• [Goal of the exercise]
Wherever the listing has a line with the string "Pörssihinta", copy that line out.
:::::
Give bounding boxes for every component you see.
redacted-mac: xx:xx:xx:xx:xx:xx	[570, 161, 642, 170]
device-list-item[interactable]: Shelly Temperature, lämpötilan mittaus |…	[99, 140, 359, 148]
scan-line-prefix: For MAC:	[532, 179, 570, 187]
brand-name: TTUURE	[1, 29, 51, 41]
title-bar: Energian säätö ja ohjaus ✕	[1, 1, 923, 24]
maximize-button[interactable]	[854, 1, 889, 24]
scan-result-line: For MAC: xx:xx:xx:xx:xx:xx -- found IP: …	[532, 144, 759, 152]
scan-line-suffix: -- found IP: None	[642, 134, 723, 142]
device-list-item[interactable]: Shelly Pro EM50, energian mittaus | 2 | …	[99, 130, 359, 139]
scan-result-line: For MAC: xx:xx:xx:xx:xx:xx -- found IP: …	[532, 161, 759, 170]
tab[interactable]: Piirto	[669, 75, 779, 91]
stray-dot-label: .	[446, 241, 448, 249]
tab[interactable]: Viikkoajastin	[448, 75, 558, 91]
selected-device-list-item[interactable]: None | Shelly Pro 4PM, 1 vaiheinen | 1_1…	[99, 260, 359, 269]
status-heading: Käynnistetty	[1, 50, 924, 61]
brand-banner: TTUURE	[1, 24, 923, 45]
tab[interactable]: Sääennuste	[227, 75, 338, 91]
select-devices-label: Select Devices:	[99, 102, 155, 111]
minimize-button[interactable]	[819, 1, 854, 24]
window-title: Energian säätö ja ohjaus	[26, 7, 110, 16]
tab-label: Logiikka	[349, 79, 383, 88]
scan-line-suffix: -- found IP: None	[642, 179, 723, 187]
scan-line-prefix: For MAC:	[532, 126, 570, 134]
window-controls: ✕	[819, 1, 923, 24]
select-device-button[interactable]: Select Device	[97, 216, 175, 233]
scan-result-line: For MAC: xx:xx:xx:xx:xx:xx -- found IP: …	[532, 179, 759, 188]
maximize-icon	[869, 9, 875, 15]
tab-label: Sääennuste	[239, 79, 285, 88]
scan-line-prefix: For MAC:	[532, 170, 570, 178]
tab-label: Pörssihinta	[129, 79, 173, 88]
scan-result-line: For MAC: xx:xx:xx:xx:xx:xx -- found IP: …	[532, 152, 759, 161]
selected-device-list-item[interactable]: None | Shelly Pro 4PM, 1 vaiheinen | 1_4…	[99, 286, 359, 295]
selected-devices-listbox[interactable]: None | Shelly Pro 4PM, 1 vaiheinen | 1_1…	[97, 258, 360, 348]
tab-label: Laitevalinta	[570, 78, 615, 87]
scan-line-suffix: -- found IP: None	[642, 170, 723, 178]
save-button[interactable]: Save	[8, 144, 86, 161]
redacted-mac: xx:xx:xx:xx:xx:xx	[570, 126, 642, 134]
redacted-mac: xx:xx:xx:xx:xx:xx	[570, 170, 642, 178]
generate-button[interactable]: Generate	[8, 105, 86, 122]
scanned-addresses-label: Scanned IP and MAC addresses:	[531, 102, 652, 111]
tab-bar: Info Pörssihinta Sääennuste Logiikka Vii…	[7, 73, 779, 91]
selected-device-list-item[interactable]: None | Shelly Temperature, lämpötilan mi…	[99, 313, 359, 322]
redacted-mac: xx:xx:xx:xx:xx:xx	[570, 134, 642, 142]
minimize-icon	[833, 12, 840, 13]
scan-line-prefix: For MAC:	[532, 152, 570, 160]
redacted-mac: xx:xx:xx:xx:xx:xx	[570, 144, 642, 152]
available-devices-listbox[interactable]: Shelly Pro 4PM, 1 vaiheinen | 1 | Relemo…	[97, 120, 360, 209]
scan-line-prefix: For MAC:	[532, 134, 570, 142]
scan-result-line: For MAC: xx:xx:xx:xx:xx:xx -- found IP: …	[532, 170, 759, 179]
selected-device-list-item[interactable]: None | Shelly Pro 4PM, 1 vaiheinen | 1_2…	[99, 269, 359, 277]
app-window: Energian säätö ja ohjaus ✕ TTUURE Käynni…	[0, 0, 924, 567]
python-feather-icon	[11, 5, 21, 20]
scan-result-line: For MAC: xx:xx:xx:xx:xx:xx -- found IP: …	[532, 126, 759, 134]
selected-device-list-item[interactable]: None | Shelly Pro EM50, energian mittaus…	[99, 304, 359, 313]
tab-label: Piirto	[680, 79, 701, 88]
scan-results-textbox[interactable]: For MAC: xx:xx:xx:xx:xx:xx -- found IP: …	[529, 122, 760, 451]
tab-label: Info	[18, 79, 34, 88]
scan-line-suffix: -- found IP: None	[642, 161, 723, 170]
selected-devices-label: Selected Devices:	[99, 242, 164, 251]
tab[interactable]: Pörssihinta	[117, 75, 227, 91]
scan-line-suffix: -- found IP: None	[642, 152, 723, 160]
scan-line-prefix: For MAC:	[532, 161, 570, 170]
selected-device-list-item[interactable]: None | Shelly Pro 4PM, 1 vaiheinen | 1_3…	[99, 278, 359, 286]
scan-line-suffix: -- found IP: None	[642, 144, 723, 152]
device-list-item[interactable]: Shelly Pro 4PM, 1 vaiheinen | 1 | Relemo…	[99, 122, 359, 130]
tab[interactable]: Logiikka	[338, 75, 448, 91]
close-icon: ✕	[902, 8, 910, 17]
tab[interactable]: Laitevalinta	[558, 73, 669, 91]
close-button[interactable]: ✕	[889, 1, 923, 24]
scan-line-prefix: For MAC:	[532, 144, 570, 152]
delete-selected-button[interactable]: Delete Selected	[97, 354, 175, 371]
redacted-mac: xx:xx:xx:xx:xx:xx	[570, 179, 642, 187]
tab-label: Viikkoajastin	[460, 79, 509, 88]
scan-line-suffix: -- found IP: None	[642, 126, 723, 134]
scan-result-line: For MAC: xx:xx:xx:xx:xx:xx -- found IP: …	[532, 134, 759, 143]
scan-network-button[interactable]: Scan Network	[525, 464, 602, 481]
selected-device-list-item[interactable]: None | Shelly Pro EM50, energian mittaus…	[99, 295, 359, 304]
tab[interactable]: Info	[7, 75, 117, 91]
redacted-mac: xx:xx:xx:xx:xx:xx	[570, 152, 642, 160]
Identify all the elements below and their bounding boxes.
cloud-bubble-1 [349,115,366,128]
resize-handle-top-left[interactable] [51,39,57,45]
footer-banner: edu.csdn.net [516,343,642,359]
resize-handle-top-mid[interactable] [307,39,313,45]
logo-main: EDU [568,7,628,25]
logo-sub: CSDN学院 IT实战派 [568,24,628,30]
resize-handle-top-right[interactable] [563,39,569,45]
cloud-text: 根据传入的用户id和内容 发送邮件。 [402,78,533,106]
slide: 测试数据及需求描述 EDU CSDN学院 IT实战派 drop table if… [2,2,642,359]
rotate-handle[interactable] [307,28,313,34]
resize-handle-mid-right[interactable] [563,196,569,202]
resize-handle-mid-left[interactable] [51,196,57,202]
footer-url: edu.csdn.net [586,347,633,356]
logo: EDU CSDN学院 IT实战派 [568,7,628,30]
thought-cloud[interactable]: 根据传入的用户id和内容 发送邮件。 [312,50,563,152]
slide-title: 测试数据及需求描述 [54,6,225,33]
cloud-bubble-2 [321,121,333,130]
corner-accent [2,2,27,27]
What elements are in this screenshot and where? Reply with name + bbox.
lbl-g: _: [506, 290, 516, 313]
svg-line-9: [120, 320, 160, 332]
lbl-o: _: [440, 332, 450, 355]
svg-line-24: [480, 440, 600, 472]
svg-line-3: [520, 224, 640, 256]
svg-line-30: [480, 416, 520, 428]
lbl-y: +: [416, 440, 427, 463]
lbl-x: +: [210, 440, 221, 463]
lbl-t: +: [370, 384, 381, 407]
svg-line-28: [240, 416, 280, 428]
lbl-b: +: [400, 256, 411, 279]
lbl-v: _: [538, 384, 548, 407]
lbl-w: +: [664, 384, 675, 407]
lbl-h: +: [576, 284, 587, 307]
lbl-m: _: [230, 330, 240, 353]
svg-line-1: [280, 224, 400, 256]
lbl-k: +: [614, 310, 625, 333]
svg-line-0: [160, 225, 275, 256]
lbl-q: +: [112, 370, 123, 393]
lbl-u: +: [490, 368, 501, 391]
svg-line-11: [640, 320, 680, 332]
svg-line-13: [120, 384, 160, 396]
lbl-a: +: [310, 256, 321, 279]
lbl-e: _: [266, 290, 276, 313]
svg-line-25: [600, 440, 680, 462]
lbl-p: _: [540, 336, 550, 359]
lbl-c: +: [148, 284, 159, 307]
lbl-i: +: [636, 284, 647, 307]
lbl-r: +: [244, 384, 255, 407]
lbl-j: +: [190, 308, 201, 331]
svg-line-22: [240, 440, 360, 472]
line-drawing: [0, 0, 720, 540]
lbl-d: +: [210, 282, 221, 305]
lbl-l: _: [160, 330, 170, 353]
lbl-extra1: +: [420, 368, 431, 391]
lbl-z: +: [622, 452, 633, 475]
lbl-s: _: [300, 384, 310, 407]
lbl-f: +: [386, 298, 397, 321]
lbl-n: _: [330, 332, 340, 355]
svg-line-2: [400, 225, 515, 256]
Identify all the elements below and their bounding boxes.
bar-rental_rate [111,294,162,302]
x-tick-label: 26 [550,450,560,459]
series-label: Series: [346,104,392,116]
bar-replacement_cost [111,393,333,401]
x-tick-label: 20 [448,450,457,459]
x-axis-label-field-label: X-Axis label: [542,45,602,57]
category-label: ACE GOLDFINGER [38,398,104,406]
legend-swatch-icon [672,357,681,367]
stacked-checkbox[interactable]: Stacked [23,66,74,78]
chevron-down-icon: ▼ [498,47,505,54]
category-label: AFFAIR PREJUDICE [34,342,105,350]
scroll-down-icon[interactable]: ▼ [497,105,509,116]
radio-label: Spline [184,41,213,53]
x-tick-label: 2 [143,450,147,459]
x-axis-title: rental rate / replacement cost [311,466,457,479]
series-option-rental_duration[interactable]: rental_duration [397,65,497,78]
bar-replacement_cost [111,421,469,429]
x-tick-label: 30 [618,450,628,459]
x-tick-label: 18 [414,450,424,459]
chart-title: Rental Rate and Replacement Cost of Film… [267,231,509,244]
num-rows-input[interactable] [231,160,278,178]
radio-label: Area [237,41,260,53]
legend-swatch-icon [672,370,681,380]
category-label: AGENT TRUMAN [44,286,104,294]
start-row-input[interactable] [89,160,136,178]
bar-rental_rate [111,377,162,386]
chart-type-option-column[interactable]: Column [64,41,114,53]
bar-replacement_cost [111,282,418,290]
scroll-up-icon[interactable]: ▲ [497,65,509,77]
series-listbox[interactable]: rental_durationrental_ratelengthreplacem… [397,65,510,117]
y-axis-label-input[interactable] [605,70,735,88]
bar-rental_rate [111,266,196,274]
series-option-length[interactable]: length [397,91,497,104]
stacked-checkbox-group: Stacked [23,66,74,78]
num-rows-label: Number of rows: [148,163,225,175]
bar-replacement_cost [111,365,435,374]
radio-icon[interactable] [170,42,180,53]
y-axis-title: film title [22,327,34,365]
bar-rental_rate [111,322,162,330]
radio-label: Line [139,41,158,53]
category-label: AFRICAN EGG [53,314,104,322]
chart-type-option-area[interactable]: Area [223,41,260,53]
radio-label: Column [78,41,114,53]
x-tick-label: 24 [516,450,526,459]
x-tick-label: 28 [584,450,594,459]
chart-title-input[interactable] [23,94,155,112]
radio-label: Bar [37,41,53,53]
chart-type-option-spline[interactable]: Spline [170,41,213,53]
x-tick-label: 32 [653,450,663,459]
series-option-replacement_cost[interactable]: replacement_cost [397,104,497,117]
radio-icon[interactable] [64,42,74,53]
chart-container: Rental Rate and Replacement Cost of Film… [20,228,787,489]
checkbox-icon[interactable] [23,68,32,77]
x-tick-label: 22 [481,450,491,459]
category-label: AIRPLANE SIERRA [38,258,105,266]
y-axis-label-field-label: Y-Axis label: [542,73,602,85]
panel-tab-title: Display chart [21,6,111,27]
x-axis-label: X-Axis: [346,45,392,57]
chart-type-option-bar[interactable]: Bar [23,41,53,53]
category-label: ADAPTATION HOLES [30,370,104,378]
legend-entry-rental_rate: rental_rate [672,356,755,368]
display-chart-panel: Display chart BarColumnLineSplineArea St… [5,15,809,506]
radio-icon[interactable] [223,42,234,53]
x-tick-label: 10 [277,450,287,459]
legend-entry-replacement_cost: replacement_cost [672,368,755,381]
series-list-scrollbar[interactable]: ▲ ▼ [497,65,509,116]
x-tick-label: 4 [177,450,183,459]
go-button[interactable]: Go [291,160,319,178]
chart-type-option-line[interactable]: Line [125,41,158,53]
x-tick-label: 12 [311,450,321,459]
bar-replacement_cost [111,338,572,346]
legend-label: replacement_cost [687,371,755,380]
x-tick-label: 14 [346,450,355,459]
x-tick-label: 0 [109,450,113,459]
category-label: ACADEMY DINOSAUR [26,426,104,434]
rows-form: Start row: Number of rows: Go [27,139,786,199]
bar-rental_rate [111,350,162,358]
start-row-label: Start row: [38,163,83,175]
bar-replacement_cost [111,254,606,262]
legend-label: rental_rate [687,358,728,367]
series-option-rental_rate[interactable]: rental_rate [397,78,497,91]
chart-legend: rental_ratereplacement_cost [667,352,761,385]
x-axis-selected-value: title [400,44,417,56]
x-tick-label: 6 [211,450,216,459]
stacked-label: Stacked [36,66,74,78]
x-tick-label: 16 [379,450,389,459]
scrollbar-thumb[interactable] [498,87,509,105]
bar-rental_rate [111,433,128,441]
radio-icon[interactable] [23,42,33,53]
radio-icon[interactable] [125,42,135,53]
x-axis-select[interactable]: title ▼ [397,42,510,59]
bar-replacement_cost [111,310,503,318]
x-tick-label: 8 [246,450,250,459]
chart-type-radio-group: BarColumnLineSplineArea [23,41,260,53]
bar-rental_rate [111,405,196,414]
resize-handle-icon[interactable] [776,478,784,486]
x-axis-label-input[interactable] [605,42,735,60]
:::::
• [Written response]
tab-label: Pörssihinta	[129, 79, 173, 88]
tab-bar: Info Pörssihinta Sääennuste Logiikka Vii…	[7, 73, 779, 91]
tab[interactable]: Pörssihinta	[117, 75, 227, 91]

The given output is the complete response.